Copyright 2011 Neal Joseph Loevinger
Torah Portion: Vayechi
Let our learning this week be dedicated to the memory of Bill
Wallen, whose recent and tragic passing has left the North Shore
Jewish community bereft of one who loved the Torah and the Jewish
people. May his memory be a blessing.
This week we conclude the Book of Bereshit (Genesis). The Torah
portion, Vayechi, brings back Yaakov as a major character, now that
he and his family have been reunited under Yosef’s care in Egypt.
Yaakov blesses his children and grandchildren before he dies, and
makes Yosef promise to bring him back to the Land of Israel to be
buried. Yosef does so, but shortly after he returns from this solemn
mission, old frictions bubble up again. Yosef’s brothers, still
fearing that he wants to take revenge for selling him into slavery
so many years before, send him a message, telling him that their
father Yaakov wanted only forgiveness between his sons after his
death. The brothers were so afraid of Yosef’s power as Prime
Minister that they didn’t even approach him directly, but instead
sent him a message via a third party.
This plea for forgiveness affects Yosef powerfully; the Torah tells
us that he weeps openly as it is being read. (Bereshit 50:17)
Hearing this, the brothers go directly to him, where he tells them:
“Have no fear! Am I in God’s place? Although you intended me
harm, God intended it for good, so as to bring about this result, the survival of many
people till this day. So don’t be afraid- I will sustain you and
your children.” (50:18-20)
A couple of things are interesting about this part of the story.
First, the Torah never tells us that Yaakov actually did sent a
posthumous message to Yosef, asking him to forgive his brothers- if
they were lying, perhaps it was acceptable for the sake of bringing
about peace within the family. Or, more simply, they thought this is
what their father <would> have wanted.
Secondly, notice how Yosef reacts to his brother’s suspicion of
him- he weeps openly at the mere mention of it. Is this because he
realizes that as Prime Minister, he can never be “one of the
guys,” a regular member of the family, which seems to have been his desire
since he was a young man? Or it because he realizes that his
brothers have good reason to fear him, and that he’s never fully
convinced them (or perhaps himself) of his forgiveness? After all,
the family has been living together in Egypt for 17 years; perhaps
Yosef realizes that those years in which he thought he had achieved
reconciliation did not bring the full closeness with his brothers
that he seems to have hoped for when he first reveals himself.
It was pointed out to me at Shabbat dinner last week (by Nikki
Greenspan), a student at the Conservative Yeshiva here in Jerusalem)
that Yosef does not cry or display much emotion when he is first
betrayed by his brothers, nor even when he’s thrown into prison
by Pharoah. He only regains his emotions later in life, perhaps because
he’s able to feel more acutely the loss of relationship that has
happened between himself and his brothers, and the subsequent joy in
regaining it.
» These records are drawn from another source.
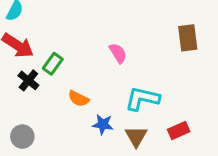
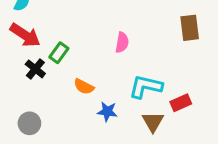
pink semicircle: (118, 53) -> (122, 43), turned 42
red rectangle: (179, 130) -> (181, 103), moved
brown triangle: (136, 137) -> (153, 122), moved

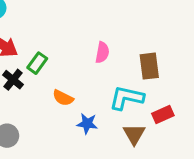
brown rectangle: (190, 28) -> (149, 66), moved

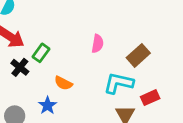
brown rectangle: (149, 66) -> (138, 55), turned 55
blue star: (87, 124) -> (48, 105), moved, turned 30

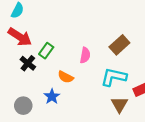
pink semicircle: (98, 44) -> (85, 55), moved
brown rectangle: (138, 55) -> (119, 45), moved

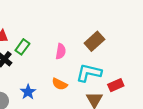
orange semicircle: (66, 77) -> (60, 84), moved

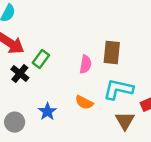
brown rectangle: (94, 41) -> (112, 52), moved, turned -42

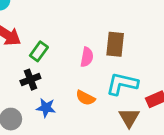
black cross: (20, 73) -> (30, 80), moved, turned 30
blue star: (47, 112) -> (46, 108), turned -30

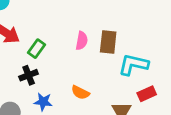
pink semicircle: (87, 57) -> (82, 41), moved
cyan L-shape: (122, 84) -> (133, 65), moved

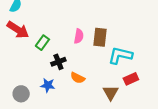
black cross: (29, 75) -> (58, 62), moved

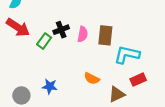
black cross: (58, 62) -> (61, 30), moved
orange semicircle: (78, 78) -> (92, 78), moved
brown triangle: (111, 93) -> (117, 94), turned 35

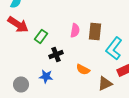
black cross: (61, 30) -> (56, 54), moved
cyan L-shape: (127, 55) -> (114, 48), turned -65

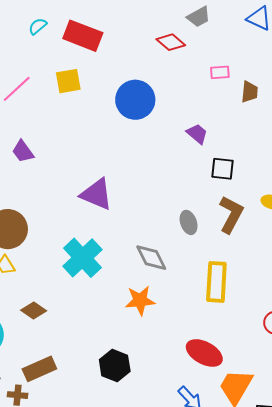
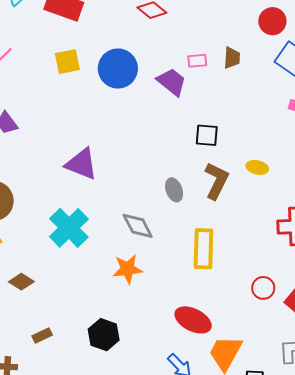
pink rectangle: (220, 72) -> (197, 61), moved
yellow square: (68, 81) -> (67, 62), moved
purple trapezoid: (197, 134) -> (172, 82), moved, size x1.4
brown rectangle: (39, 369) -> (42, 335), moved, size x0.6

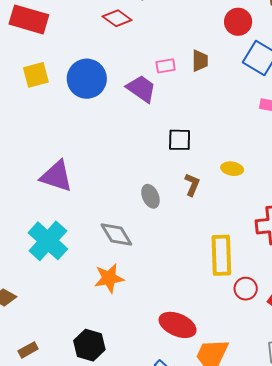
brown L-shape: (216, 181) -> (192, 185), size x0.6
yellow rectangle: (203, 249) -> (221, 255), moved

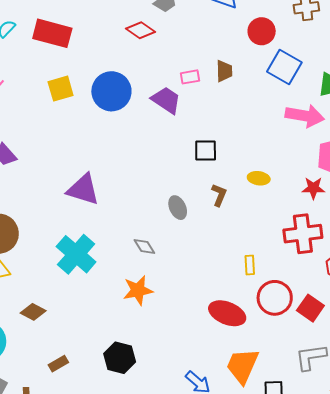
gray diamond: (116, 234) -> (144, 246), size x0.7
yellow rectangle: (221, 255) -> (250, 265), size x0.5
red circle: (246, 289) -> (275, 298), size x1.5
red ellipse: (178, 325) -> (227, 313), moved

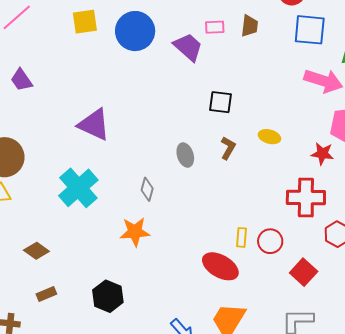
blue square: (284, 67) -> (310, 30), turned -32
gray diamond: (144, 246) -> (147, 189), turned 40
yellow rectangle: (250, 265) -> (241, 237), moved
red circle: (275, 298) -> (270, 241), moved, size x0.7
brown diamond: (33, 312) -> (36, 251), moved

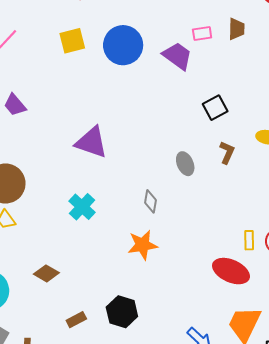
black square: (220, 102) -> (215, 108), turned -30
cyan cross: (78, 188) -> (82, 207), size x0.7
brown rectangle: (46, 294) -> (76, 320), moved

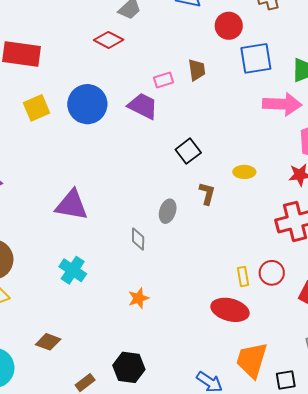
gray ellipse: (185, 164) -> (168, 211), turned 50
gray diamond: (151, 201) -> (138, 239), moved
orange star: (143, 245) -> (139, 298), size x0.7

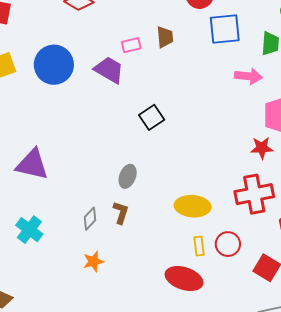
pink arrow: (282, 104) -> (248, 76), size x0.7
yellow ellipse: (244, 172) -> (193, 206), moved, size x1.6
brown L-shape: (207, 193) -> (121, 213), moved
gray diamond: (138, 239) -> (90, 219), moved, turned 40

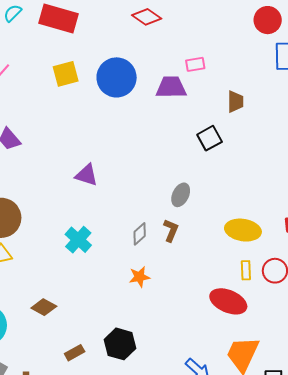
brown trapezoid: (165, 37) -> (235, 102), moved
purple trapezoid: (109, 70) -> (171, 87), turned -36
purple triangle: (32, 164) -> (87, 175), size x0.7

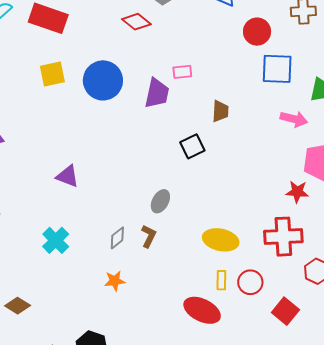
purple trapezoid: (171, 87) -> (157, 93), turned 100

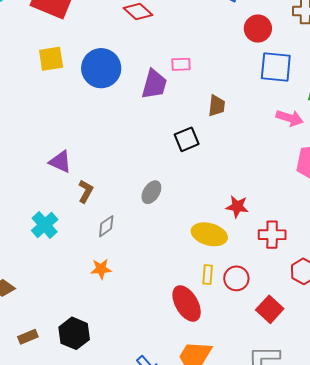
red star: (297, 192) -> (237, 207), moved
brown L-shape: (149, 236) -> (86, 191), moved
red cross: (283, 237) -> (272, 235), size x0.7
red ellipse: (202, 310) -> (187, 304), turned 30

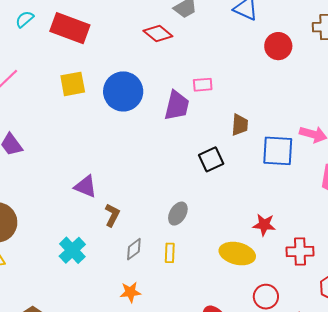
blue square: (276, 67) -> (278, 151), moved
yellow rectangle: (208, 275) -> (170, 253), moved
Yet evidently, even years after he reveals that the
Prime Minister of Egypt is the brother they sold into slavery,
evidently Yosef has not totally “found his brothers,” to
hearken back to the image of when he was first separated from them.
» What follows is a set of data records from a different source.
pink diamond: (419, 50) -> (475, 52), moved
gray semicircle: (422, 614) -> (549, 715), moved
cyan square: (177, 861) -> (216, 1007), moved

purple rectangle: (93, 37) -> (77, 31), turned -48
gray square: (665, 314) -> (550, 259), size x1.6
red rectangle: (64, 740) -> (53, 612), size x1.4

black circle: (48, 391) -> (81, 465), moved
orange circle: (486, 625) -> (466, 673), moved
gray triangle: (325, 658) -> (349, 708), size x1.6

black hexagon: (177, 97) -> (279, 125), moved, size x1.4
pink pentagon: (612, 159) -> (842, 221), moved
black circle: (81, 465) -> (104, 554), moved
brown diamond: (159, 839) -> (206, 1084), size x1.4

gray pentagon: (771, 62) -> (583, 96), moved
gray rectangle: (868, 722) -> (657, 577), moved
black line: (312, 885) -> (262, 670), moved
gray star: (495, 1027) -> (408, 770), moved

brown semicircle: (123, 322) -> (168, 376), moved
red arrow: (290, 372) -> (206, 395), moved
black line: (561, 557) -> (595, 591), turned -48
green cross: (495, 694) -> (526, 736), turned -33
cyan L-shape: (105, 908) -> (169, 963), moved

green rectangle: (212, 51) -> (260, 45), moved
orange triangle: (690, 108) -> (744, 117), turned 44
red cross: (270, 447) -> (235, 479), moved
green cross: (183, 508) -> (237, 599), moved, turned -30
Perhaps we can learn from this the painful lesson that trust
regained may be more fragile that trust never broken. I think of
this especially as I sit in the Conservative Yeshiva, just a
kilometer from Arab East Jerusalem; even if a peace agreement were
signed and approved tomorrow, it might be many years before all the
suspicions between the Jews and the Arabs were healed. In the United
States, our leaders- were they capable of such things- might well
weep like Yosef to think of how deeply divided our society is, with
such burning mistrust between different groups and constituencies,
and their own responsibility for deepening these divisions.
Closer to home, we can only strive for Yosef’s path to forgiving
our friend and neighbor, by placing our trust in a loving God who lets
us find wisdom and meaning in our troubles; this does not excuse the
terrible choices that people make, but allows us to turn those
choices from the bad to the good, as Yosef points out. At the end of
the Book of Genesis, with so many troubled sets of brothers –
Cain and Abel, Noah’s sons, Yitzhak and Yishmael, Yaakov and Esav-
these brothers have finally learned that it’s a constant challenge of
self- reflection to live at peace with each other. We search ourselves for
the wisdom to live with others, and pray for the humility to forgive-
that’s the model of human kindness with which Bereshit concludes.